Building and Deploying a Recommender System on Kubeflow with KServe

In this tutorial, we'll walk through the process of developing a basic recommender system and deploying it on a Kubernetes cluster using Kubeflow and KServe (formerly KFServing). Kubeflow provides an end-to-end platform for machine learning workflows, and KServe simplifies model serving with powerful features like autoscaling and multi-framework support.

What You'll Learn

Understanding the core components: Kubeflow, KServe.
Training a simple collaborative filtering recommender model.
Containerizing your model training and serving code.
Defining a Kubeflow Pipeline for MLOps (optional but recommended).
Deploying your trained model using KServe's InferenceService.
Sending inference requests to your deployed model.

Prerequisites

Before you begin, ensure you have the following:

A running Kubernetes cluster (e.g., Minikube, Kind, GKE, EKS, AKS).
Kubeflow installed on your Kubernetes cluster. If not, refer to the official Kubeflow installation guide. Ensure KServe is part of your installation.
kubectl installed and configured to connect to your cluster.
Docker installed for building and pushing container images.
Python 3.8+ and pip.

1. Understanding the Core Components

Kubeflow

Kubeflow is a powerful open-source ML platform for Kubernetes. It provides various components to manage the entire ML lifecycle, from data preparation and model training to deployment and monitoring. Key components relevant here include:

Kubeflow Pipelines (KFP): For defining and orchestrating end-to-end ML workflows.
Kubeflow Notebooks: For interactive development environments (Jupyter notebooks).

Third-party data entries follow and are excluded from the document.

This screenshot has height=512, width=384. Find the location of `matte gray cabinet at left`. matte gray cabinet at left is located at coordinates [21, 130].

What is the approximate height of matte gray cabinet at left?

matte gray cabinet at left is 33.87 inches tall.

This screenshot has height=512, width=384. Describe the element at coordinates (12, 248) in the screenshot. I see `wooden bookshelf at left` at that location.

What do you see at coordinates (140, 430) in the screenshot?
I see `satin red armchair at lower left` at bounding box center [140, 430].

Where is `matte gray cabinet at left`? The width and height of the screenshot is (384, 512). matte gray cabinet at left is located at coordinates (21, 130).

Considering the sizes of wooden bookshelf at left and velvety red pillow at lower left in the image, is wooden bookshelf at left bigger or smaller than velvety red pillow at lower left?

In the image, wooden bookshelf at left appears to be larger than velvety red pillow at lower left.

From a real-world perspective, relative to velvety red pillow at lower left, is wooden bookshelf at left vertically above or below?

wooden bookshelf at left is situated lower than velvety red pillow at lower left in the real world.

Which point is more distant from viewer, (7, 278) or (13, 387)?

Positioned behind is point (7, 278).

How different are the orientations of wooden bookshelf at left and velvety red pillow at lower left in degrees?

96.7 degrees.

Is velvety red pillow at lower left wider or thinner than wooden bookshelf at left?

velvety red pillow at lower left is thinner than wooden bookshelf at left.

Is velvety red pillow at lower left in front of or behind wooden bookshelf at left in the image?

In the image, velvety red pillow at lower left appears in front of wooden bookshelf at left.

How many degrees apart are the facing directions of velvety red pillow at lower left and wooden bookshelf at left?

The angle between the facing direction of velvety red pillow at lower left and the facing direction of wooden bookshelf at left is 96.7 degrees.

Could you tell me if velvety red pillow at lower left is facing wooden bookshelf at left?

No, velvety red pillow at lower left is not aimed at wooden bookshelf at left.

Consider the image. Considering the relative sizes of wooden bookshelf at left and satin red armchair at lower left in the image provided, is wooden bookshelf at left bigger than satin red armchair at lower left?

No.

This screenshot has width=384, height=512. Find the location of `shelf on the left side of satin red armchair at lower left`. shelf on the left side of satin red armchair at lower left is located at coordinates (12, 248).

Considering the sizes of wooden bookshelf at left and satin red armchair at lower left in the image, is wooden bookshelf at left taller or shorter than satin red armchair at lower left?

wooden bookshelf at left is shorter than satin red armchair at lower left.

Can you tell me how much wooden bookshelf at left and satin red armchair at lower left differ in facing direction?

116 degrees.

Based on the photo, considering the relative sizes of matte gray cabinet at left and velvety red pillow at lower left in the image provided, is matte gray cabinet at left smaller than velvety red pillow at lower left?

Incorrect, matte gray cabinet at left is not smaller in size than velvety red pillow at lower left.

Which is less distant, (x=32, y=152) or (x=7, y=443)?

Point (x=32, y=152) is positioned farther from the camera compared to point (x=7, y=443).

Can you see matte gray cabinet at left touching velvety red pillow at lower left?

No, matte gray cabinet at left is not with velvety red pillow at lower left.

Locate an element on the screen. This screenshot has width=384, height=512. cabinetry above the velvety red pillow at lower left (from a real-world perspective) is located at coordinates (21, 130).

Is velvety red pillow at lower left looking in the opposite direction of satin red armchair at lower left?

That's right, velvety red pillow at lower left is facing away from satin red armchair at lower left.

KServe (formerly KFServing)

KServe is the standard model serving platform on Kubeflow. It's built on top of Knative Serving and Istio, offering:

Serverless Inference: Scales models up and down based on traffic, even to zero.
Multi-Framework Support: Native support for popular ML frameworks like TensorFlow, PyTorch, Scikit-learn, XGBoost, etc.
Advanced Deployments: Canary rollouts, A/B testing, and autoscaling.

2. Building a Simple Recommender System

For this tutorial, we'll implement a basic collaborative filtering recommender using the implicit library in Python. This model will learn user and item factors from interaction data.

Step 2.1: Prepare Your Training Data

Create a CSV file named your_interaction_data.csv with at least three columns: user_id, item_id, and rating. For simplicity, here's a small example dataset:

user_id,item_id,rating
1,101,5
1,102,4
2,101,3
2,103,5
3,102,4
3,103,3

Note: For real-world recommenders, your dataset will be much larger and more complex.

Step 2.2: Model Training Code

Create a Python file named recommender_model.py:


# recommender_model.py
import pandas as pd
from scipy.sparse import csr_matrix
from implicit.als import AlternatingLeastSquares
import pickle
import os

def train_recommender(data_path, output_model_dir):
    """
    Loads data, trains an ALS recommender model, and saves the model
    along with user/item mappings.
    """
    print(f"Loading data from {data_path}...")
    df = pd.read_csv(data_path)

    # Create user-item matrix
    user_ids = df['user_id'].astype("category").cat.codes
    item_ids = df['item_id'].astype("category").cat.codes
    ratings = df['rating'].values

    # Store mappings
    user_to_id = {user: uid for user, uid in zip(df['user_id'], user_ids)}
    item_to_id = {item: iid for item, iid in zip(df['item_id'], item_ids)}

    # Create sparse matrix for training
    # For implicit, the matrix should be (items x users) or (users x items)
    # Let's create a (users x items) matrix
    user_item_matrix = csr_matrix((ratings, (user_ids, item_ids)),
                                  shape=(len(user_to_id), len(item_to_id)))

    # Initialize and train the ALS model
    print("Training ALS model...")
    model = AlternatingLeastSquares(factors=50, regularization=0.01, iterations=20, random_state=42)
    model.fit(user_item_matrix) # For implicit, this expects (users x items) or (items x users)

    # Ensure output directory exists
    os.makedirs(output_model_dir, exist_ok=True)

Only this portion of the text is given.